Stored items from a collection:
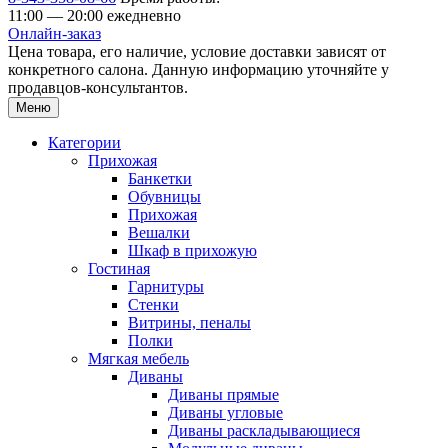
11:00 — 20:00 ежедневно
Онлайн-заказ
Цена товара, его наличие, условие доставки зависят от
конкретного салона. Данную информацию уточняйте у
продавцов-консультантов.
Меню
Категории
Прихожая
Банкетки
Обувницы
Прихожая
Вешалки
Шкаф в прихожую
Гостиная
Гарнитуры
Стенки
Витрины, пеналы
Полки
Мягкая мебель
Диваны
Диваны прямые
Диваны угловые
Диваны раскладывающиеся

PROBLEM REQUIREMENTS:
Give the number of lines in the records above in which the word "Диваны" appears. Include no other text.

ANSWER TO THIS EXERCISE:
4